Remember, the basic argument behind the pivot was that
the United States was overinvested in the Middle East, a crisis-prone region of
dwindling importance to the U.S. national interest. Asia, on the other hand, is
the future. Of the four largest economies, three are in Asia, if measured by
purchasing-power parity. As Singapore’s late leader Lee Kuan Yew often told me,
“America will remain the world’s dominant power in the 21st century only if it
is the dominant Pacific power.”
And yet the United States is up to its neck once more
in the Middle Eastern morass. President Obama and Secretary of State John Kerry
spend little time in Asia. Few new initiatives have been announced. Despite the
deal on “fast-track” authority, the Trans-Pacific Partnership, a trade agreement
that was at the heart of the pivot, faces congressional opposition, mostly from
the president’s own party. The administration lobbied hard to get its closest
allies to spurn China’s new Asian Infrastructure Investment Bank, only to be
rebuffed by everyone — even Britain.
The stability of the world will not rest on whether
the Houthis win or lose in Yemen. (Yemen has been in a state of almost constant
conflict since 1962.) It will be shaped by how the world’s established
superpower handles the rising one, China. As Harvard’s Graham Allison has
noted, of the 15 cases since 1500 where this transition has taken place, 11
times the result was a war.
Most of the attention of the pivot has been focused on
deterring China. This is a necessary and important component of maintaining
peace and stability. That’s why the United States has wisely and properly
enhanced its security cooperation with Japan, Australia, the Philippines and
other countries.
But an excellent new academic volume, “The Next Great
War?: The Roots of World War I and the Risk of US-China Conflict,” co-edited by
Richard Rosecrance and Steven Miller, highlights that, in addition to
deterrence, the United States also needs to work hard at cooperation — at
integrating China into the global system.

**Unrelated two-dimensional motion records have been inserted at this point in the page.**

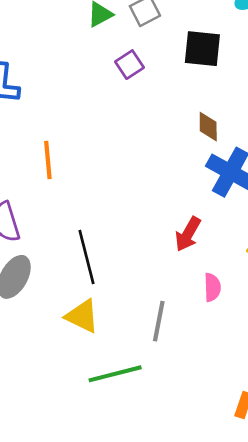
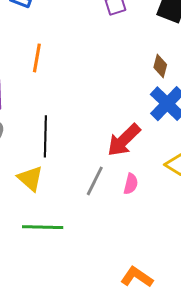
red arrow: (188, 234) -> (124, 140), size x1.4
gray line: (159, 321) -> (95, 181), moved

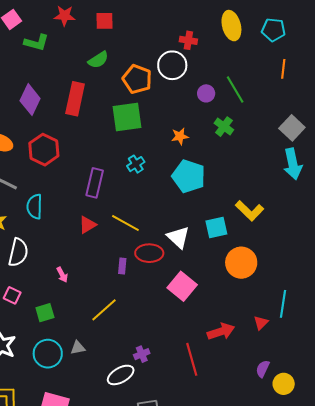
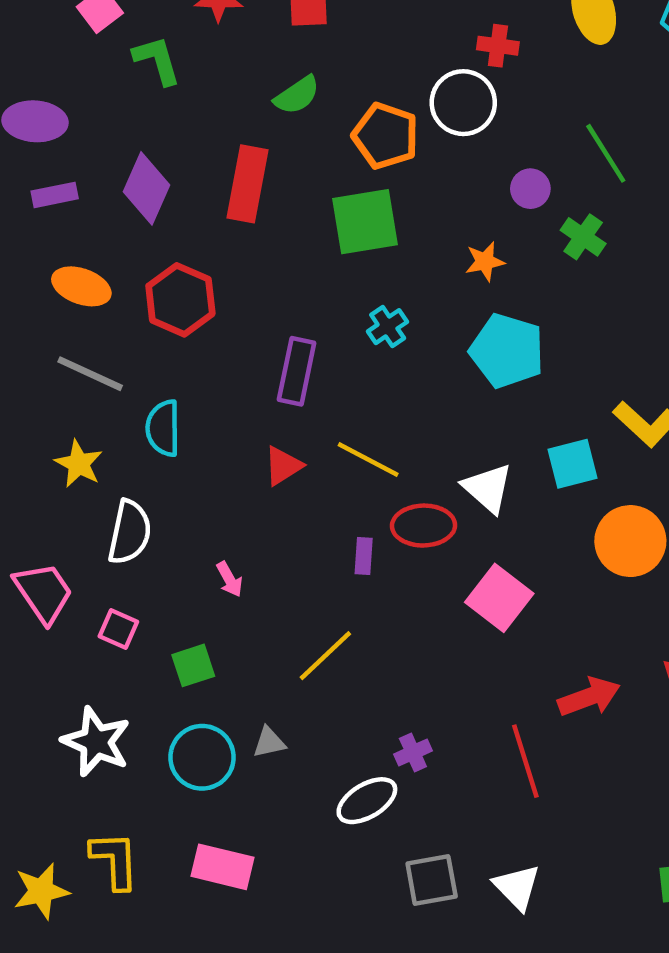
green L-shape: (36, 43) -> (157, 60), turned -120
purple circle: (206, 93) -> (530, 189), moved

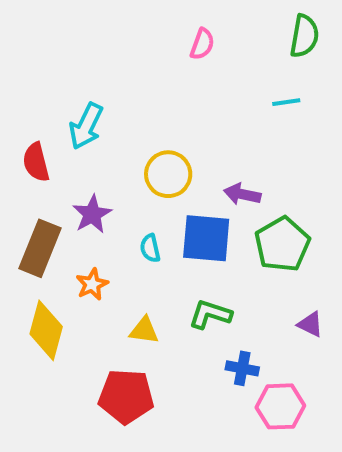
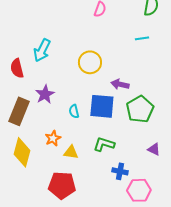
yellow circle: (168, 174) -> (90, 62), moved
orange star: (92, 284) -> (53, 138), moved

On this front, Washington gets poor marks so far.
China is now the world’s second-largest economy — the largest measured by
purchasing-power parity. And yet, its voting share in the International
Monetary Fund is equivalent to that of the Netherlands and Belgium combined.
Congress — mostly because of Republican opposition — refuses to pass
legislation that would change this, even though it would not reduce America’s
voting share in the IMF.
The Obama administration’s opposition to the Asian
infrastructure bank was, quite simply, dumb. The bank is one more way to fund
infrastructure projects in Asia — where the need for more money for such
projects is immense. If China can’t set up a regional bank to fund bridges,
what influence is it legitimately allowed to have? Of course, having chosen to
oppose the bank, the Obama administration then ended up with the worst of all
worlds — being defeated in its ill-chosen fight.

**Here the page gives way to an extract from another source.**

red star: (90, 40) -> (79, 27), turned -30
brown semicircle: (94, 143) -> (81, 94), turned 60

China has a strategy for now: economic development
within the international system and a steadily enlarging sphere of influence in
the region. In an interview this week with the Financial Times’ Lionel Barber,
Chinese Premier Li Keqiang sounded remarkably conciliatory and cooperative. Yet
his government is reclaiming land and building an airstrip on the disputed
Spratly Islands, creating what the Pentagon has called “facts on the water,”
according to the New York Times.
Washington has a strong hand. It remains the dominant
rule-setting power in a way that really has never existed in history. It is militarily
in a league of its own. It has more than 50 treaty allies. China has North
Korea. But some of this can cause its own problems. Rosecrance points out that
allies can be both a blessing and a complication. It was the many smaller
allies doing foolish things that dragged the major powers into World War I. The
declining Habsburg Empire’s recklessness might well be the most important cause
of that war. Could a Japan that is slowly sliding downward (and has a
dysfunctional, hostile relationship with China) play a similar role in the
future? Rosecrance simply cautions that the United States keep in mind that its
interests are never identical with those of its allies.